The chemical and fuels engineering group at CHPC was running an application that was authored by the Center for the Simulation of Accidental Fires and Explosions. This application is a composite of code contributed from scientists across the country, which fine-tunes its results but is difficult to modify from an I/O perspective. This meant that for Haymore’s team, the storage selection process required more than just looking at price points—they needed a file system that was going to fit with the application without manipulating application itself.
With that in mind, the I/O difficulties were at the heart of performance hitches. During the baseline test, which was against their standard NFS server they were running at about 90 seconds per iteration with about 45 percent of that time being gobbled by I/O. In other words, half of the time that baseline system over the standard NFS server was spent in I/O activity.
Four vendors were vying for a chance to improve the I/O capabilities at CHPC, including Panasas, HP with its IBRIX solution, partners Dell and Terascala with their Lustre offering, and the partnership to provide GPFS from IBM and DDN. Haymore told us that while these were the four main vendors considered, others, including Isilon were evaluated early on. Isilon's solution would only have been suitable if the application could be changed, which was not a possibility.
Haymore says that Panasas provided no performance increase with their application. His team wanted to dig deeper with the Panasas engineering team to look for the choke point but they were unable to gain any traction with that process. Eventually, he says, this option timed out and they considered other alternatives.
While they were able to realize a tripling in performance with the Dell and Terascala Lustre offering, the excitement over the performance increase was hampered by a troubling series of mysterious I/O errors that affected 50 percent of the runs, even those that used the exact same dataset. As Haymore described, there seemed to be no rhyme or reason—the “file system just puked.”
He says that they found good support from the Dell Terascala team but ultimately they were never able to resolve the error after determining it was not a tuning error and instead was likely a bug that had been filed with the Lustre package that could not be fixed in a reasonable timeframe. Besides, as Haymore noted, aside from these more practical concerns about stability, the very status of the Lustre file system was in question as it was being handed off to Oracle.
In the end, the choice boiled down to the DDN/IBM GPFS and HP’s IBRIX solutions as they both performed almost exactly the same. He says that in this case, the tipping point wasn’t based on pricing alone—rather, he said, the support model was a major factor. As Haymore pointed out, getting your hardware from DDN and software from IBM required two hops for support whereas with HP, it was a single, unified support model—an important factor in his team’s final decision.

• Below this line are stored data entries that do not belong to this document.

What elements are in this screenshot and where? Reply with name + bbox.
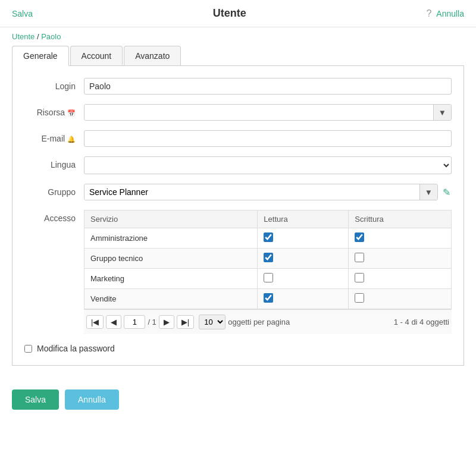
login-label: Login	[24, 78, 84, 91]
gruppo-input-wrap: ▼ ✎	[84, 184, 452, 200]
email-row: E-mail	[24, 130, 452, 147]
gruppo-combo-wrap: ▼ ✎	[84, 184, 452, 200]
page-title: Utente	[213, 7, 246, 20]
login-input-wrap	[84, 78, 452, 95]
tab-avanzato[interactable]: Avanzato	[124, 46, 181, 65]
header-cancel-button[interactable]: Annulla	[436, 9, 464, 18]
col-servizio: Servizio	[84, 210, 258, 228]
header-right: ? Annulla	[426, 8, 464, 19]
gruppo-input[interactable]	[84, 184, 419, 200]
pag-per-page-select[interactable]: 10 25 50	[199, 315, 226, 329]
pag-info: 1 - 4 di 4 oggetti	[394, 318, 449, 326]
header-save-button[interactable]: Salva	[12, 9, 33, 18]
lettura-checkbox-2[interactable]	[264, 273, 273, 282]
header-save-link[interactable]: Salva	[12, 9, 33, 18]
pag-first-btn[interactable]: |◀	[86, 315, 104, 329]
calendar-icon	[67, 108, 76, 117]
scrittura-checkbox-2[interactable]	[355, 273, 364, 282]
accesso-row: Accesso Servizio Lettura Scrittura Ammin…	[24, 210, 452, 334]
pagination-row: |◀ ◀ / 1 ▶ ▶| 10 25 50 oggetti per pagin…	[84, 309, 452, 334]
scrittura-checkbox-1[interactable]	[355, 253, 364, 262]
bottom-buttons: Salva Annulla	[0, 378, 476, 422]
gruppo-row: Gruppo ▼ ✎	[24, 184, 452, 200]
bell-icon	[67, 134, 76, 143]
pag-next-btn[interactable]: ▶	[159, 315, 174, 329]
lettura-checkbox-1[interactable]	[264, 253, 273, 262]
scrittura-checkbox-0[interactable]	[355, 232, 364, 242]
risorsa-row: Risorsa ▼	[24, 104, 452, 121]
login-input[interactable]	[84, 78, 452, 95]
risorsa-input[interactable]	[84, 105, 433, 120]
breadcrumb-root[interactable]: Utente	[12, 32, 35, 41]
lettura-checkbox-0[interactable]	[264, 232, 273, 242]
risorsa-dropdown-btn[interactable]: ▼	[433, 105, 451, 120]
top-header: Salva Utente ? Annulla	[0, 0, 476, 27]
bottom-save-button[interactable]: Salva	[12, 389, 59, 410]
lingua-row: Lingua	[24, 156, 452, 174]
accesso-table: Servizio Lettura Scrittura Amministrazio…	[84, 210, 452, 309]
lingua-select-wrap	[84, 156, 452, 174]
gruppo-label: Gruppo	[24, 184, 84, 197]
gruppo-select-box: ▼	[84, 184, 438, 200]
table-row: Marketing	[84, 269, 258, 289]
pag-total: / 1	[148, 318, 156, 326]
col-lettura: Lettura	[258, 210, 349, 228]
help-icon[interactable]: ?	[426, 8, 431, 19]
pag-last-btn[interactable]: ▶|	[177, 315, 194, 329]
email-input[interactable]	[84, 130, 452, 147]
pag-prev-btn[interactable]: ◀	[106, 315, 121, 329]
gruppo-edit-button[interactable]: ✎	[441, 186, 452, 199]
scrittura-checkbox-3[interactable]	[355, 293, 364, 303]
breadcrumb: Utente / Paolo	[0, 27, 476, 46]
main-content: Generale Account Avanzato Login Risorsa …	[0, 46, 476, 378]
pag-page-input[interactable]	[124, 315, 145, 329]
accesso-label: Accesso	[24, 210, 84, 223]
lettura-checkbox-3[interactable]	[264, 293, 273, 303]
breadcrumb-separator: /	[35, 32, 41, 41]
modifica-password-label[interactable]: Modifica la password	[37, 344, 115, 353]
login-row: Login	[24, 78, 452, 95]
risorsa-combo: ▼	[84, 104, 452, 121]
lingua-select[interactable]	[84, 156, 452, 174]
bottom-cancel-button[interactable]: Annulla	[65, 389, 119, 410]
gruppo-dropdown-btn[interactable]: ▼	[419, 184, 437, 200]
email-input-wrap	[84, 130, 452, 147]
risorsa-input-wrap: ▼	[84, 104, 452, 121]
tab-account[interactable]: Account	[70, 46, 123, 65]
table-row: Vendite	[84, 289, 258, 309]
table-row: Gruppo tecnico	[84, 249, 258, 269]
email-label: E-mail	[24, 130, 84, 143]
risorsa-label: Risorsa	[24, 104, 84, 117]
form-panel: Login Risorsa ▼ E-mail	[12, 66, 464, 366]
pag-per-page-label: oggetti per pagina	[228, 318, 290, 326]
lingua-label: Lingua	[24, 156, 84, 169]
tabs: Generale Account Avanzato	[12, 46, 464, 66]
table-row: Amministrazione	[84, 228, 258, 249]
col-scrittura: Scrittura	[349, 210, 452, 228]
modifica-password-checkbox[interactable]	[24, 345, 32, 353]
accesso-table-wrap: Servizio Lettura Scrittura Amministrazio…	[84, 210, 452, 334]
breadcrumb-current[interactable]: Paolo	[41, 32, 61, 41]
modifica-password-row: Modifica la password	[24, 344, 452, 353]
tab-generale[interactable]: Generale	[12, 46, 69, 66]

Make no mistake, however, price did play a role. While he admits that even at the beginning he expected the HP solution to be quite expensive, he says that they were able to accommodate their budget—the icing on the cake, as far as Haymore was concerned.

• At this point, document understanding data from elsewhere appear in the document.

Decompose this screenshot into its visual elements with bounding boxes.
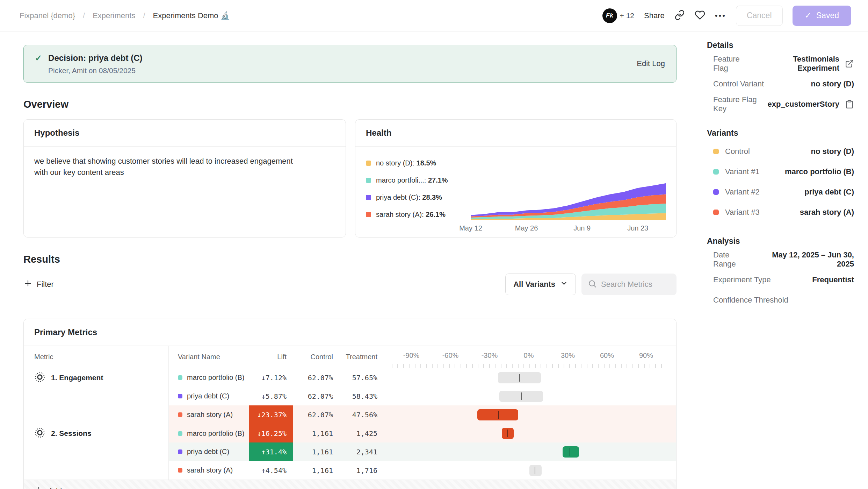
topbar-actions: Fk + 12 Share ••• Cancel ✓ Saved xyxy=(602,6,851,26)
legend-item: priya debt (C): 28.3% xyxy=(366,193,471,201)
collaborators: Fk + 12 xyxy=(602,8,634,23)
analysis-value: May 12, 2025 – Jun 30, 2025 xyxy=(754,250,854,269)
variant-slot-label: Control xyxy=(713,147,750,156)
external-link-icon[interactable] xyxy=(845,59,854,68)
variant-color-chip xyxy=(713,189,719,195)
metric-name: 1. Engagement xyxy=(51,374,103,382)
control-value: 1,161 xyxy=(293,424,339,442)
ci-center-tick xyxy=(519,374,520,382)
edit-log-button[interactable]: Edit Log xyxy=(637,59,665,68)
heart-icon xyxy=(695,10,705,21)
overview-title: Overview xyxy=(23,99,677,110)
ci-plot-area xyxy=(392,442,666,461)
analysis-row: Experiment TypeFrequentist xyxy=(707,270,854,290)
breadcrumb-current: Experiments Demo 🔬 xyxy=(153,11,230,20)
share-button[interactable]: Share xyxy=(644,11,665,20)
results-divider xyxy=(23,303,677,303)
metric-icon xyxy=(34,371,45,384)
variant-cell: priya debt (C) xyxy=(169,442,249,461)
detail-value: no story (D) xyxy=(811,79,854,88)
search-metrics-input[interactable] xyxy=(601,280,670,289)
variant-cell: sarah story (A) xyxy=(169,461,249,480)
ci-plot-area xyxy=(392,461,666,480)
ci-plot-area xyxy=(392,387,666,405)
analysis-title: Analysis xyxy=(707,236,854,246)
metric-cell xyxy=(24,405,169,424)
control-value: 1,161 xyxy=(293,442,339,461)
variant-name: priya debt (C) xyxy=(187,448,229,456)
detail-label: Control Variant xyxy=(713,79,764,88)
ci-plot-area xyxy=(392,405,666,424)
health-card: Health no story (D): 18.5%marco portfoli… xyxy=(355,119,677,238)
lift-cell: ↓5.87% xyxy=(249,387,293,405)
cancel-button[interactable]: Cancel xyxy=(736,6,783,26)
confidence-interval-cell xyxy=(384,387,676,405)
variant-cell: marco portfolio (B) xyxy=(169,424,249,442)
lift-cell: ↓23.37% xyxy=(249,405,293,424)
variant-color-chip xyxy=(713,169,719,175)
table-row: sarah story (A)↓23.37%62.07%47.56% xyxy=(24,405,676,424)
zero-line xyxy=(529,461,529,480)
axis-tick-label: 60% xyxy=(600,352,614,360)
confidence-interval-cell xyxy=(384,368,676,387)
detail-label: Feature Flag Key xyxy=(713,95,768,113)
metric-cell[interactable]: 2. Sessions xyxy=(24,424,169,442)
legend-item: no story (D): 18.5% xyxy=(366,159,471,167)
copy-link-button[interactable] xyxy=(674,10,685,21)
health-title: Health xyxy=(366,128,666,138)
lift-cell: ↑4.54% xyxy=(249,461,293,480)
variant-slot-name: Variant #1 xyxy=(725,167,760,176)
variant-color-chip xyxy=(178,449,182,454)
analysis-row: Confidence Threshold xyxy=(707,290,854,310)
lift-axis: -90%-60%-30%0%30%60%90% xyxy=(392,346,666,368)
variants-dropdown[interactable]: All Variants xyxy=(505,274,576,295)
ci-center-tick xyxy=(521,392,522,400)
table-row: priya debt (C)↓5.87%62.07%58.43% xyxy=(24,387,676,405)
collaborator-count[interactable]: + 12 xyxy=(620,12,634,20)
ci-bar xyxy=(563,446,579,458)
hypothesis-body: we believe that showing customer stories… xyxy=(24,147,314,187)
more-button[interactable]: ••• xyxy=(715,11,726,20)
breadcrumb-separator: / xyxy=(83,11,85,20)
favorite-button[interactable] xyxy=(695,10,705,21)
decision-check-icon: ✓ xyxy=(35,52,42,64)
axis-tick-label: 90% xyxy=(639,352,653,360)
breadcrumb-separator: / xyxy=(143,11,145,20)
ci-bar xyxy=(529,465,542,476)
legend-color-chip xyxy=(366,195,371,200)
add-metric-button[interactable]: Add xyxy=(24,480,676,489)
legend-label: priya debt (C): 28.3% xyxy=(376,193,442,201)
axis-tick-label: -60% xyxy=(442,352,459,360)
detail-value-text: Testimonials Experiment xyxy=(754,55,839,73)
variant-value: sarah story (A) xyxy=(800,208,854,217)
breadcrumb: Fixpanel {demo} / Experiments / Experime… xyxy=(20,11,230,20)
saved-button[interactable]: ✓ Saved xyxy=(793,6,852,26)
breadcrumb-project[interactable]: Fixpanel {demo} xyxy=(20,11,75,20)
variant-name: marco portfolio (B) xyxy=(187,430,245,438)
chevron-down-icon xyxy=(560,279,568,289)
lift-cell: ↓16.25% xyxy=(249,424,293,442)
axis-tick-label: 30% xyxy=(561,352,575,360)
variant-cell: marco portfolio (B) xyxy=(169,368,249,387)
legend-item: marco portfoli...: 27.1% xyxy=(366,176,471,184)
metric-cell xyxy=(24,387,169,405)
search-metrics-box xyxy=(581,274,677,295)
decision-text: Decision: priya debt (C) Picker, Amit on… xyxy=(48,52,142,75)
add-filter-button[interactable]: Filter xyxy=(23,279,54,290)
variant-color-chip xyxy=(178,468,182,473)
variant-slot-name: Control xyxy=(725,147,750,156)
clipboard-icon[interactable] xyxy=(845,100,854,109)
metric-cell[interactable]: 1. Engagement xyxy=(24,368,169,387)
variant-cell: priya debt (C) xyxy=(169,387,249,405)
control-value: 1,161 xyxy=(293,461,339,480)
confidence-interval-cell xyxy=(384,442,676,461)
breadcrumb-experiments[interactable]: Experiments xyxy=(93,11,135,20)
saved-label: Saved xyxy=(816,11,839,20)
details-sidebar: Details Feature FlagTestimonials Experim… xyxy=(694,31,868,489)
table-row: priya debt (C)↑31.4%1,1612,341 xyxy=(24,442,676,461)
legend-color-chip xyxy=(366,212,371,217)
confidence-interval-cell xyxy=(384,461,676,480)
zero-line xyxy=(529,405,529,424)
variant-row: Variant #1marco portfolio (B) xyxy=(707,162,854,182)
avatar[interactable]: Fk xyxy=(602,8,617,23)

On that note, we asked if he went into the closed bidding process thinking that one solution would win out. He says that he would have counted on Lustre as being the champion if he had to make an early pre-benchmarking guess. This is because, as he put it, “Part of us doing our jobs is to keep our finger on the pulse of what the big boys are doing and for us, those big boys are the national labs. Lustre is heavily deployed there but it’s hard to tell if it’s because that’s what won the bid on a price point or if it was really the king of performance….We don’t know why it is always selected. We just figured we’d mimic national labs since it’s been their trend for the last several years.” While he notes that they do use other file systems, he says he’s still surprised at the errors they faced with Lustre.